There were no significant differences in technical or clinical success, symptom recurrence, reintervention, 30-day readmission, or 30-day mortality between EUS-GE and OGJ. EUS-GE patients experienced shorter delays to resumption of oral intake and chemotherapy, had shorter lengths of stay, and reduced hospital costs. Further prospective comparative studies are warranted to verify our results.
早期数据表明,内镜超声引导下胃造口术(EUS-GE)是治疗胃出口梗阻(GOO)的一种安全有效的选择。然而,比较其与开放胃空肠吻合术(OGJ)疗效的数据较少。
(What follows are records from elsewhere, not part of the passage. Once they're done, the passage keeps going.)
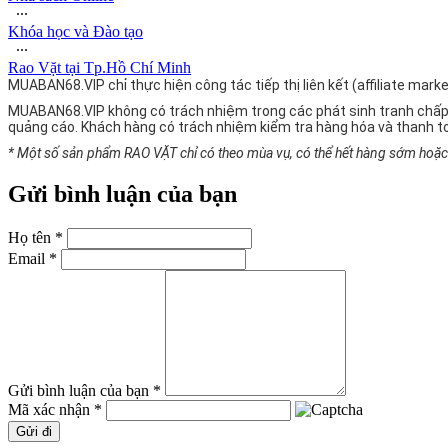
∙∙∙
Khóa học và Đào tạo
∙∙∙
Rao Vặt tại Tp.Hồ Chí Minh
MUABAN68.VIP chỉ thực hiện công tác tiếp thị liên kết (affiliate ma
MUABAN68.VIP không có trách nhiệm trong các phát sinh tranh chấp
quảng cáo. Khách hàng có trách nhiệm kiểm tra hàng hóa và thanh t
* Một số sản phẩm RAO VẶT chỉ có theo mùa vụ, có thể hết hàng sớm hoặc g
Gửi bình luận của bạn
Họ tên *
Email *
Gửi bình luận của bạn *
Mã xác nhận *
Gửi đi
对2014年1月1日至2020年2月28日期间因GOO住院并接受EUS-GE或OGJ的成年患者进行单中心回顾性队列研究。主要结局为技术成功和临床成功。
共纳入66例患者,其中40例(60.0%)接受了EUS-GE,26例(40.0%)接受了OGJ。在年龄(70.5岁对69.7岁,p = 0.81)、性别(女性分别为42.5%对42.3%,p = 0.99)、中位随访时间(98.0天对166.5天,p = 0.8)、既往GOO干预失败(22.5%对26.9%,p = 0.68)以及解剖结构改变情况(12.5%对30.8%,p = 0.07)方面,EUS-GE组和OGJ组的基线特征相似。EUS-GE组37例(92.5%)和OGJ组26例(100%)患者取得技术成功(p = 0.15)。EUS-GE组患者口服摄入恢复更快(1.3天对4.7天,p < 0.001),住院时间更短(5天对14.5天,p < 0.001)。在症状复发(17.5%对19.2%,风险比1.85,可信区间0.52 - 6.65,p = 0.34)、再次干预(20%对11.5%,风险比0.82,可信区间0.22 - 3.15,p = 0.78)、30天内死亡(12.5%对3.8%,风险比0.80,可信区间0.09 - 6.85,p = 0.84)或30天内再入院(17.5%对24.1%,风险比1.69,可信区间0.53 - 5.41,p = 0.37)方面,EUS-GE组和OGJ组之间均无显著差异。与OGJ组相比,EUS-GE组患者化疗开始时间更早(17.7天对31.3天,p = 0.033),总体费用更低(49387美元对124192美元,p < 0.001)。